Well, you would be right, and fortunately, Between The Buried And Me know this as well. As such, calling this album Colors II is not an attempt to once again redefine the boundaries of progressive metal, but instead an attempt to redefine the boundaries of the band itself. There are certainly thematic links between the two albums, with a handful of lyrics directly referencing songs on Colors, but otherwise the main similarity between them is that each song flows into the next.
There’s a lot on Colors II that feels familiar within BTBAM‘s now-established sound, but there are also plenty of new and interesting elements sprinkled throughout the album’s runtime, from the incredible folk interlude on ‘Never Seen / Future Shock’ to the guest drum solos on ‘Fix The Error’ to the skronky Rush-meets-Prince retro bits on ‘The Future Is Behind Us’. There’s also a lot of lyrics that feel influenced by the ongoing Covid pandemic, and some of these hit me pretty hard.
The best example of this is on the song ‘Revolution In Limbo’, with the following lyrics that pop up multiple times throughout the track:
“Over and over
Day in day out
We didn’t live
We only existed”
This song entered my life at a difficult time at my job. We were severely understaffed and morale was at an-all time low, and as a result I was working at least 4 hours of overtime 3 out of every 4 days. Needless to say, these lyrics hit me like a brick, and there were more than a few days I found myself singing along at the top of my lungs to this song on my way to or from work. It made an impact on me.

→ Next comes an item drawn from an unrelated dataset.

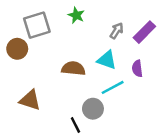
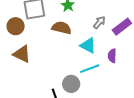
brown semicircle: (73, 68) -> (62, 28), moved
brown triangle: (30, 100) -> (22, 54), moved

So, Colors II doesn’t exactly replicate everything that made the first Colors special, but then again, that was never the point of this album to begin with. For me, this album is special in its own way, and I’ll never forget the way that it helped propel me through a difficult time.
1: Thy Catafalque – Vadak
Sometimes, you just know.
You’ll hear an album for the first time, and you immediately realize that it’s going to be the best thing you hear all year. Sometimes, you’re wrong. But sometimes, you’re absolutely right.

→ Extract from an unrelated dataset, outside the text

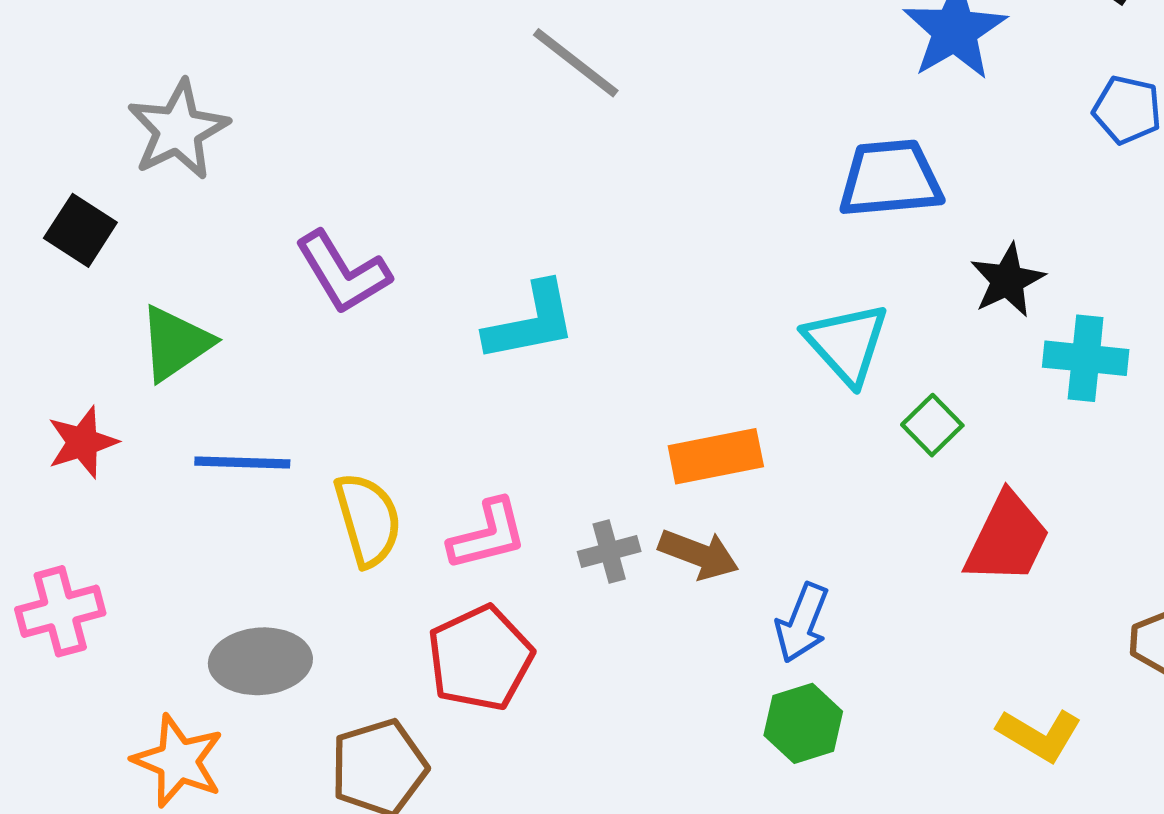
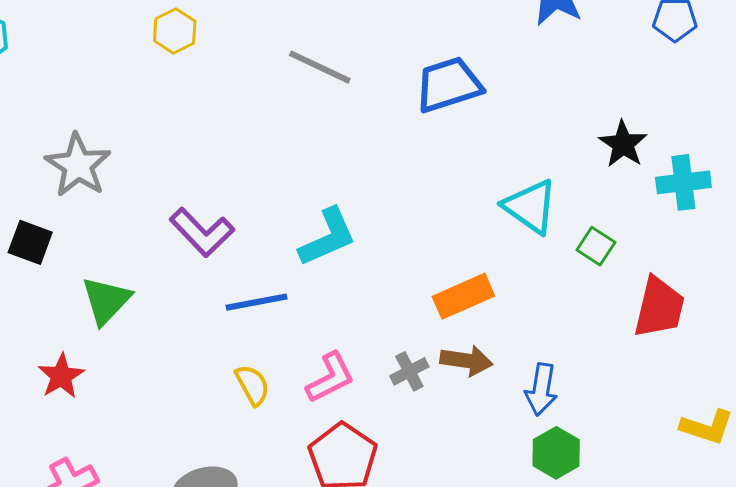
blue trapezoid: (890, 179) -> (449, 85), moved
blue line: (242, 462) -> (257, 302), moved
yellow semicircle: (368, 520) -> (252, 385), size x0.7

I think you see what I’m getting at here. The first time I heard Vadak, I was transfixed, mesmerized, entranced. I listened to it many, many times, and wrote a review about it, and to be honest, everything that I said in that review is still as accurate now as it was the day I wrote it, so I’m going to be lazy and quote myself as a means of explaining why this is my album of the year.
“I think that this album truly crystallized for me a thought that I’d been subconsciously working my way toward for the last several years and Thy Catafalque releases. Tamás Kátai has achieved mastery over his musical style, complete and utter mastery, and as a result he can do just about anything and make it sound very distinctively like his work. I’m convinced at this point that he could create a song based heavily on slide whistles, ukeleles, and fart noises, and I would hear it and know that it was his work. It’s a rarity in a constantly-changing music industry that grinds up and spits out artists at an incredible rate, for an artist to have that combination of talent, career longevity, and creative freedom necessary to achieve this level of mastery.”

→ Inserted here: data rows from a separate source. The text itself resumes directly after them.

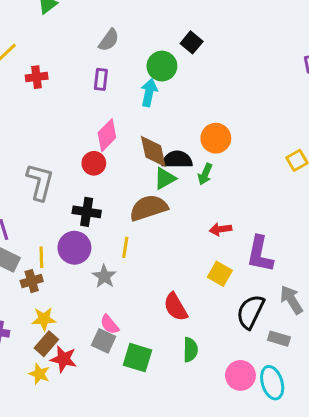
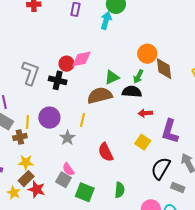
pink diamond: (107, 135) -> (81, 59), moved, turned 30
brown diamond: (153, 151) -> (164, 69), moved
black semicircle: (177, 160) -> (132, 92), moved
black cross: (87, 212) -> (58, 80), moved
red semicircle: (176, 307) -> (106, 152), moved
yellow star: (39, 374) -> (14, 193), moved

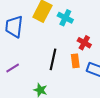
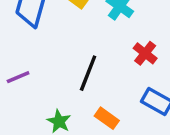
orange rectangle: (75, 61) -> (107, 118), moved, turned -56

I said then that this was my favorite Thy Catafalque album since Róka Hasa Rádió, my first exposure to the band, and I still feel that way now. This is a beautiful, brilliant album, and it fully deserves the number one spot on this list.
If you’re still reading at this point, then thanks for sticking with me. Take care of yourselves, and take care of others. Hopefully 2022 is a better year than 2021.